Вот… «Нет, что за лицо! Карменсита!» — подумал Горгоньский, увидев Анфису. Она с отчаянной любовью глядела на мужа и что-то быстро-быстро говорила ему. Тут же стояла сгорбленная старушка с белокурой девочкой на руках. Старушке трудно было держать ребенка, но мать не замечала. Своими расширенными глазами она видела только одного мужа. Шарфик сполз на плечи, кудри распушились, и она была так хороша, что Горгоньский невольно промурлыкал про себя:
Одес-сит-ка… вот она какая!
Одес-сит-ка… пылкая, живая!
Вдруг женщина почувствовала его пристальное внимание, вскинула глаза и точно ударила его: столько ненависти, ярости было в ее коротком взгляде.
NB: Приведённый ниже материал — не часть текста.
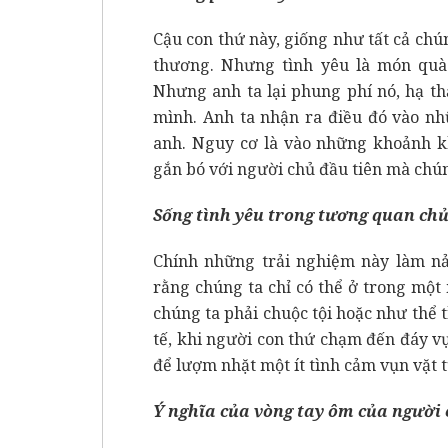
Cậu con thứ này, giống như tất cả ch
thương. Nhưng tình yêu là món quà 
Nhưng anh ta lại phung phí nó, hạ th
mình. Anh ta nhận ra điều đó vào nh
anh. Nguy cơ là vào những khoảnh kh
gắn bó với người chủ đầu tiên mà chún
Sống tình yêu trong tương quan chủ
Chính những trải nghiệm này làm nảy
rằng chúng ta chỉ có thể ở trong một
chúng ta phải chuộc tội hoặc như thể t
tế, khi người con thứ chạm đến đáy v
để lượm nhặt một ít tình cảm vụn vặt t
Ý nghĩa của vòng tay ôm của người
Она что-то сказала мужу, и тот обернулся.
«Да ведь это Ярков! Ага! Забрали! Прелестно!» — подумал Горгоньский, глядя на бледное, злое, насмешливое лицо Романа. Это лицо точно отвечало ему на его мысли: «Подожди, не радуйся! Приеду — рассчитаюсь за все!»
Горгоньский повернулся на каблуках и пошел на другой конец платформы по направлению к водокачке. Когда он возвратился обратно, поезд уже взял с места. Толпа провожающих побежала рядом с эшелоном. Свисток паровоза, скрип, стук, крики, рыдания, песни, возгласы — все смешалось.
— Вечно ты мне все портишь, Константин! — капризно говорила жена, сидя рядом с Горгоньским в пролетке. — Ему захотелось — бросай дачу, мчись, изволь, в город, в пыль, в духоту…
За эти годы Зинаида утратила живую легкость речи и манер, отяжелела. Сейчас, когда покачивались рессоры, ее полное тело колыхалось, и это раздражало Горгоньского. Он ничего не ответил жене и спросил четырехлетнего сына, сидевшего у матери на коленях:
— Весело было на даче, карапуз?
— На даче, папа, было весело, — обстоятельно ответил мальчуган, картавя, — я специально натаскал кучу песка. Дядя Вадя со мной в лошадки играл. Шарик там все лает, к нему нельзя подходить, он не играет, а кусается… Дядя Вадя маму богиней звал…
Не желая расспрашивать, но чувствуя привычное «покалывание» (как мысленно называл Горгоньский ревнивое чувство), полковник искоса взглянул на жену.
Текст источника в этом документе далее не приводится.